Dreaming up the fantastic plastics of tomorrow

BioPACIFIC MIP’s students and trainees work together with faculty and staff to lay the groundwork for a future where society escapes the catch-22 of synthetic polymers: We’re accruing an abundance of garbage because objects made from them stick around for decades and longer after their useful life has expired. Meanwhile, the supply of raw material, petroleum, is not bottomless.

The researchers are using biobased building blocks, such as the incredible edible monomer that is alpha-lipoic acid, to construct molecular backbones for new types of plastic that break down on a scale of months rather than many decades. Set against the evidence piling up about deleterious health effects of certain widespread synthetic plastics, their work could also make consumer products safer.

“When we’re working with something ingestible, we know it breaks down into a substance that’s proven to be safe,” Read de Alaniz said. “We no longer have to worry about that monomer breaking down into a more toxic version of the plastic. It changes the types of materials we can think about designing.”

To that end, the BioPACIFIC MIP team is investigating ways to imbue the bioplastics with useful characteristics: What if the material was antimicrobial? Or capable of breaking down on command?

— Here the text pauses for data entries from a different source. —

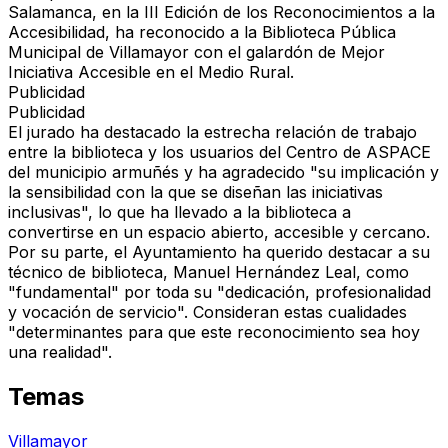
Salamanca, en la III Edición de los Reconocimientos a la
Accesibilidad, ha reconocido a la Biblioteca Pública
Municipal de Villamayor con el galardón de Mejor
Iniciativa Accesible en el Medio Rural.
Publicidad
Publicidad
El jurado ha destacado la estrecha relación de trabajo
entre la biblioteca y los usuarios del Centro de ASPACE
del municipio armuñés y ha agradecido "su implicación y
la sensibilidad con la que se diseñan las iniciativas
inclusivas", lo que ha llevado a la biblioteca a
convertirse en un espacio abierto, accesible y cercano.
Por su parte, el Ayuntamiento ha querido destacar a su
técnico de biblioteca, Manuel Hernández Leal, como
"fundamental" por toda su "dedicación, profesionalidad
y vocación de servicio". Consideran estas cualidades
"determinantes para que este reconocimiento sea hoy
una realidad".
Temas
Villamayor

The initiative’s leaders plan to feed the wealth of data their experiments produce into machine-learning algorithms to uncover previously obscured relationships between structure and function. Ultimately, this could flip materials design on its head, replacing trial and error with an intentional approach that starts with desired characteristics.

“This is what the research community needs and the NSF supports, to be freed from relying solely on our training and our intuition,” Stieg said. “We want to be able to harness the power of large datasets to inform us. Hopefully, we’ll be able to realize entirely new design rules that unlock a world of possibility for materials discovery.”